Within joint life insurance policies you can choose for them to pay out on the first death, or you can opt for a ‘last survivor’ policy, which will pay the money when you have both died.
For anyone who will need help with mortgage repayments, the most sensible option is the policy which pays out when just one of the couple dies.
Many joint life insurance policies will pay off the remaining balance of the mortgage should one of you pass away.
Single life insurance
However, if you have dependent children then taking out single life insurance policies could be more sensible.
There are many reasons for this. First and foremost, it allows you to both get the right level of cover for your individual situations, for example, if one of you is a higher earner than the other.
You may also be able to get more favourable rates if you are healthier than your partner, reducing the amount you have to pay in premiums.
If you have children and one of you dies, then the other will still need life insurance to ensure they are provided for until they are old enough to be independent.
With a joint policy, you will need to claim – and therefore end the cover – if one of you dies.
However, with a single policy, your protection will be entirely separate, allowing you to avoid any problems of this kind.
Term insurance
Whether you choose single or joint cover, there are some other things you will need to consider when looking at the type of life insurance to buy.
The simplest of the policies on offer is protection-only or term insurance. This will pay out a specified amount should you die within a certain number of years, laid out in the policy.
Should you survive past this point, then you will receive nothing.
Within the branch of protection-only insurance, you can also choose whole-of-life policies.
As the name suggests, they pay out regardless of when you die. Unlike protection-only insurance, the policy will not pay out a specified amount but will build up an investment value over the course of its life.
Endowment policies
Endowment policies are another option. Like term insurance policies, they run for a specified period of time, but unlike term cover, they will pay out whether you die or not.

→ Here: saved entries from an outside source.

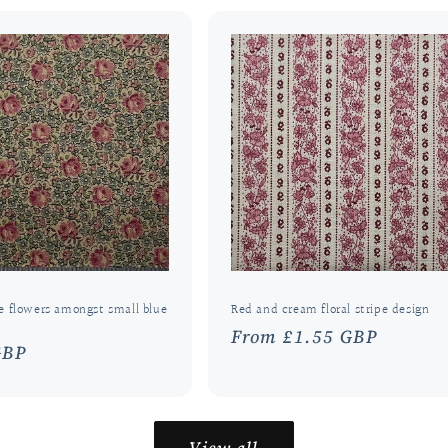
e flowers amongst small blue
Red and cream floral stripe design
Regular
From £1.55 GBP
r
GBP
price
View all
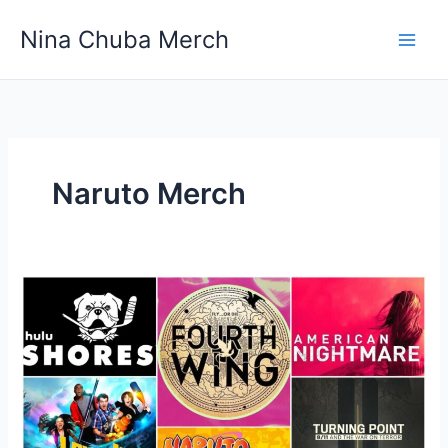
Skip
Nina Chuba Merch
to
content
Naruto Merch
The
10 Highest-
Rated
TV
Shows
And
Their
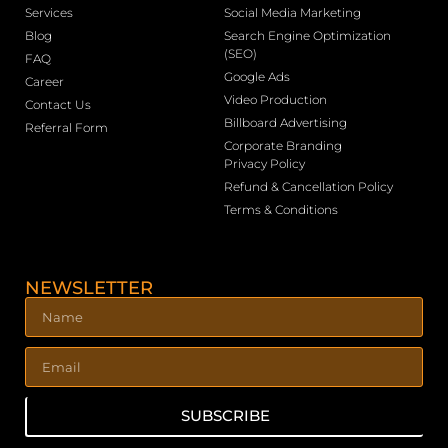
Services
Social Media Marketing
Blog
Search Engine Optimization
(SEO)
FAQ
Google Ads
Career
Video Production
Contact Us
Billboard Advertising
Referral Form
Corporate Branding
Privacy Policy
Refund & Cancellation Policy
Terms & Conditions
NEWSLETTER
SUBSCRIBE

However, these are often an expensive option when it comes to life insurance and are not ideal if the primary reason you need the policy is to provide protection to dependents.
Other things to think about
When looking at life insurance cover, you should ensure that all of your main debts are covered by the policy.
As well as mortgages, you should consider anything you owe in the form of loans or credit card debt.
Putting your life insurance policy in trust is advisable, as this means that it is not subject to inheritance tax.
The process of doing this is completely free and it means that any payouts made in the event of your death will not be diminished by money being paid out for inheritance tax.
Putting your cover in trust will also speed up the payout process. This is because your life insurance policy will be excluded from your estate when you die, so the money can be paid without having to wait for probate.